The floors might be dusty and there might be nothing much by way of interiors, but what fills the many rooms on the second floor of Iconart Art Gallery ups the glamour quotient of the plain space.

In a small room on the left of the main door is an artist almost lying over his canvas; look carefully and you see that he is giving finishing touches to two huge giraffes on his equally humongous canvas. All around him, every inch of the walls are covered with paintings — framed, unframed, finished and unfinished — in various sizes. In fact they are everywhere, on the tables, the floor, walls and even spilling into other rooms.

In another room lie terracotta works which are drying in the indirect heat in the room. In this room another artist is creating various shapes by sliding a paint-dipped brush on paper.

Artists like Sridhar Rao, Santosh Kotagiri, Srikant Dunde, Avani Rao, Gangadhar, Maredu Ramu, Vasudev, Glower Paul, Lester Paul, Raghavendra, Srihari Bolekar, Bhaskar Rao, Narsinga Rao, Jinson, Ajay, Jayaprakash, Srinivas Reddy and Pavan Kumar are stationed at Iconart as a part of the artist residency programme. The works of these artists are also up sale as part of the buy art programme. The works are prices quite modestly- depending on the frame, size and medium — at anywhere between Rs.1000 and Rs. 10,000.

The idea of having this artist residency and buy art programme is to promote mid-career artists and encourage buyers to buy art.

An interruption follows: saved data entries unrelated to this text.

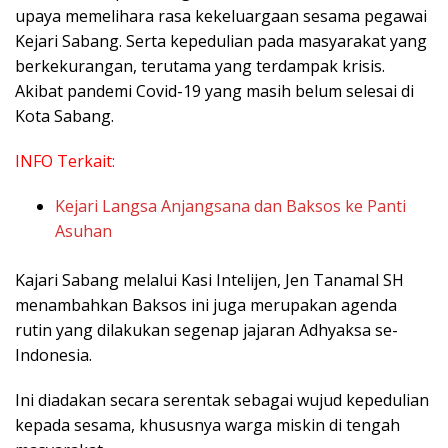
upaya memelihara rasa kekeluargaan sesama pegawai
Kejari Sabang. Serta kepedulian pada masyarakat yang
berkekurangan, terutama yang terdampak krisis.
Akibat pandemi Covid-19 yang masih belum selesai di
Kota Sabang.
INFO Terkait:
Kejari Langsa Anjangsana dan Baksos ke Panti
Asuhan
Kajari Sabang melalui Kasi Intelijen, Jen Tanamal SH
menambahkan Baksos ini juga merupakan agenda
rutin yang dilakukan segenap jajaran Adhyaksa se-
Indonesia.
Ini diadakan secara serentak sebagai wujud kepedulian
kepada sesama, khususnya warga miskin di tengah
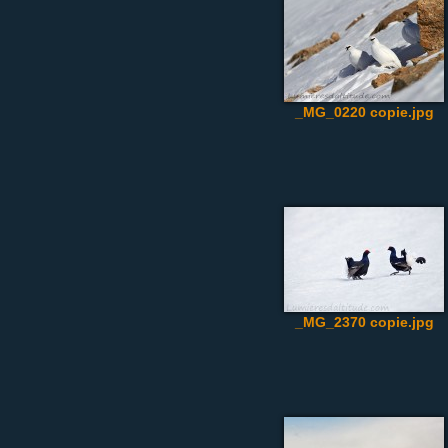
_MG_0220 copie.jpg
_MG_2370 copie.jpg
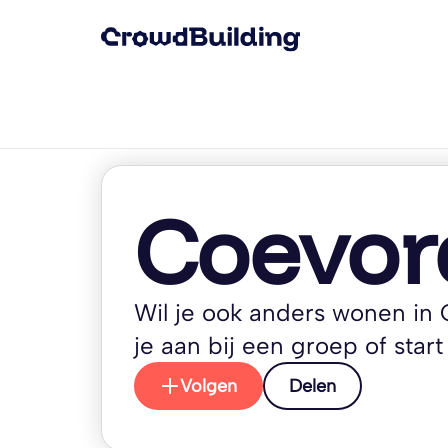
Coevor
Wil je ook anders wonen in 
je aan bij een groep of start 
Volgen
Delen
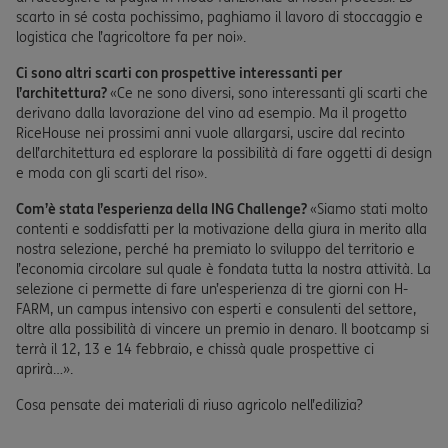
scarto in sé costa pochissimo, paghiamo il lavoro di stoccaggio e
logistica che l’agricoltore fa per noi».
Ci sono altri scarti con prospettive interessanti per
l’architettura?
«Ce ne sono diversi, sono interessanti gli scarti che
derivano dalla lavorazione del vino ad esempio. Ma il progetto
RiceHouse nei prossimi anni vuole allargarsi, uscire dal recinto
dell’architettura ed esplorare la possibilità di fare oggetti di design
e moda con gli scarti del riso».
Com’è stata l’esperienza della ING Challenge?
«Siamo stati molto
contenti e soddisfatti per la motivazione della giura in merito alla
nostra selezione, perché ha premiato lo sviluppo del territorio e
l’economia circolare sul quale è fondata tutta la nostra attività. La
selezione ci permette di fare un’esperienza di tre giorni con H-
FARM, un campus intensivo con esperti e consulenti del settore,
oltre alla possibilità di vincere un premio in denaro. Il bootcamp si
terrà il 12, 13 e 14 febbraio, e chissà quale prospettive ci
aprirà…».
Cosa pensate dei materiali di riuso agricolo nell’edilizia?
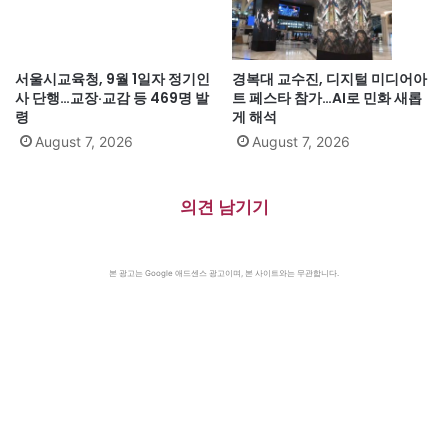
서울시교육청, 9월 1일자 정기인
경복대 교수진, 디지털 미디어아
사 단행…교장·교감 등 469명 발
트 페스타 참가…AI로 민화 새롭
령
게 해석
August 7, 2026
August 7, 2026
의견 남기기
본 광고는 Google 애드센스 광고이며, 본 사이트와는 무관합니다.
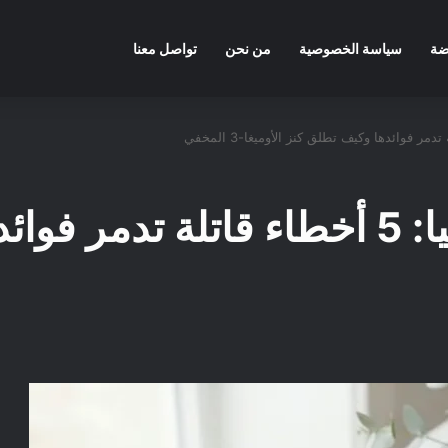
ضة
سياسة الخصوصية
من نحن
تواصل معنا
طريقة تناول بذور الشيا: 5 أخطاء قات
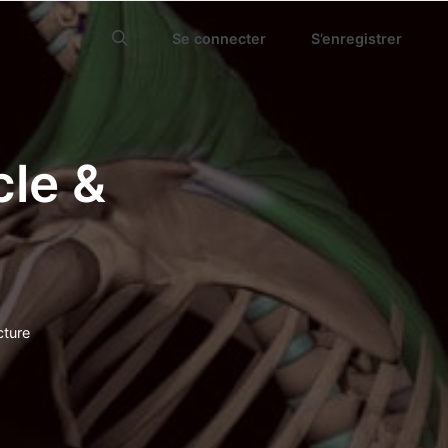
Se connecter
S’enregistrer
le &
cture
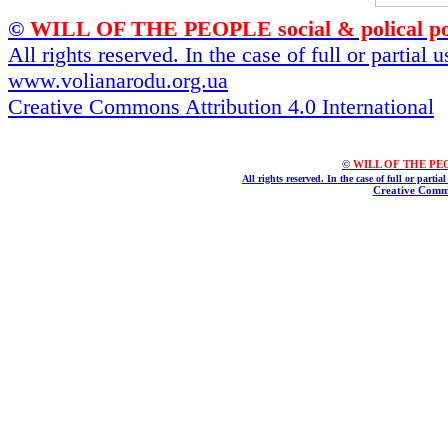
©
WILL OF THE PEOPLE social & polical po
All rights reserved. In the case of full or partial
www.volianarodu.org.ua
Creative Commons Attribution 4.0 International
©
WILL OF THE PEOPL
All rights reserved. In the case of full or parti
Creative Commo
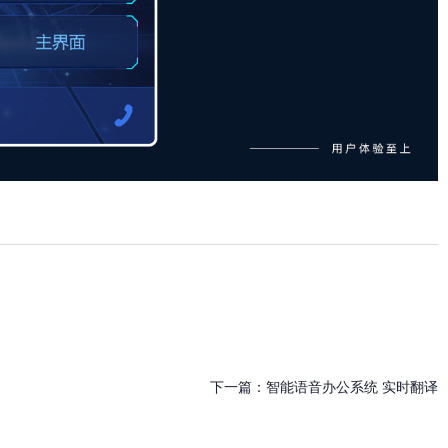
下一篇：
智能语音办公系统 实时翻译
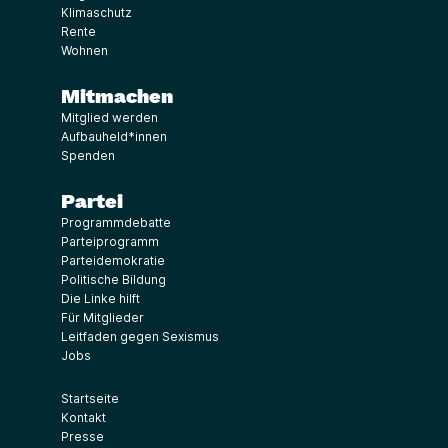
Klimaschutz
Rente
Wohnen
Mitmachen
Mitglied werden
Aufbauheld*innen
Spenden
Partei
Programmdebatte
Parteiprogramm
Parteidemokratie
Politische Bildung
Die Linke hilft
Für Mitglieder
Leitfaden gegen Sexismus
Jobs
Startseite
Kontakt
Presse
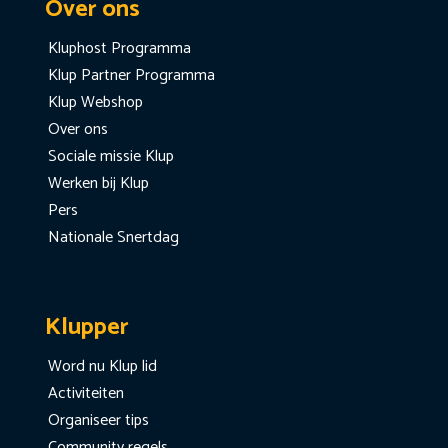
Over ons
Kluphost Programma
Klup Partner Programma
Klup Webshop
Over ons
Sociale missie Klup
Werken bij Klup
Pers
Nationale Snertdag
Klupper
Word nu Klup lid
Activiteiten
Organiseer tips
Community regels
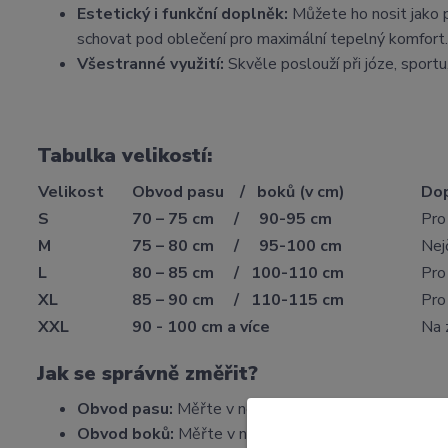
Estetický i funkční doplněk:
Můžete ho nosit jako p
schovat pod oblečení pro maximální tepelný komfort.
Všestranné využití:
Skvěle poslouží při józe, sportu
Tabulka velikostí:
Velikost
Obvod pasu / boků (v cm)
Dop
S
70 – 75 cm / 90-95 cm
Pro
M
75 – 80 cm / 95-100 cm
Nej
L
80 – 85 cm / 100-110 cm
Pro
XL
85 – 90 cm / 110-115 cm
Pro 
XXL
90 - 100 cm a více
Na 
Jak se správně změřit?
Obvod pasu:
Měřte v nejužším místě trupu (kousek 
Obvod boků:
Měřte v nejširším místě přes kyčle a z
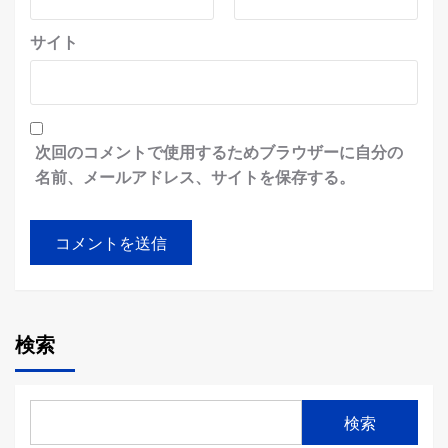
サイト
次回のコメントで使用するためブラウザーに自分の
名前、メールアドレス、サイトを保存する。
検索
検索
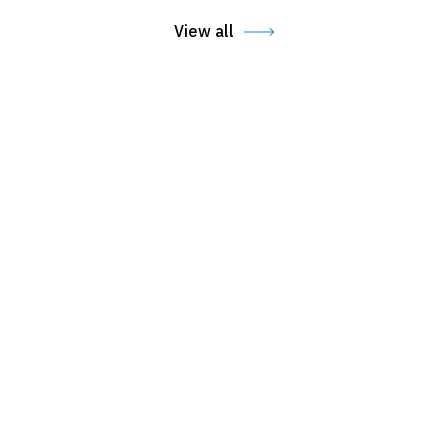
View all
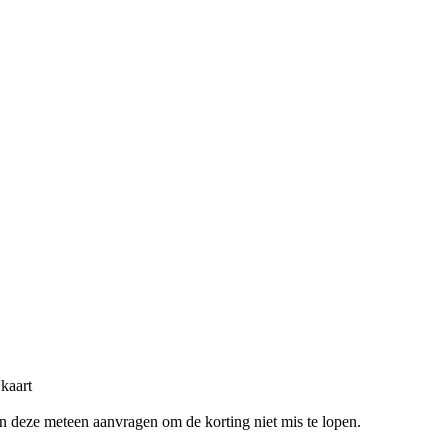
kaart
en deze meteen aanvragen om de korting niet mis te lopen.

Apparently the trend seems to have caught on, as the artists feel upbeat when students came in to buy their works. “It was encouraging for us to see young students come and buy our works. And they bought a good number of our works. And when we asked what they are going to do with it, they said ‘we will gift them',” says one artist.

Among the finished works there is a series on the Golconda fort. Another finished series is on the roads and alleys of the city. The acrylic on canvas series is attracting the most visitors for its realistic feel.

Those interested in buying paintings of Indian Gods are likely to go for the Ganesha series. Srikant Dunde's strokes make for an interesting series on walls. Another series on display are the ones which mostly give a glimpse of the roads, hoardings and sight of the city.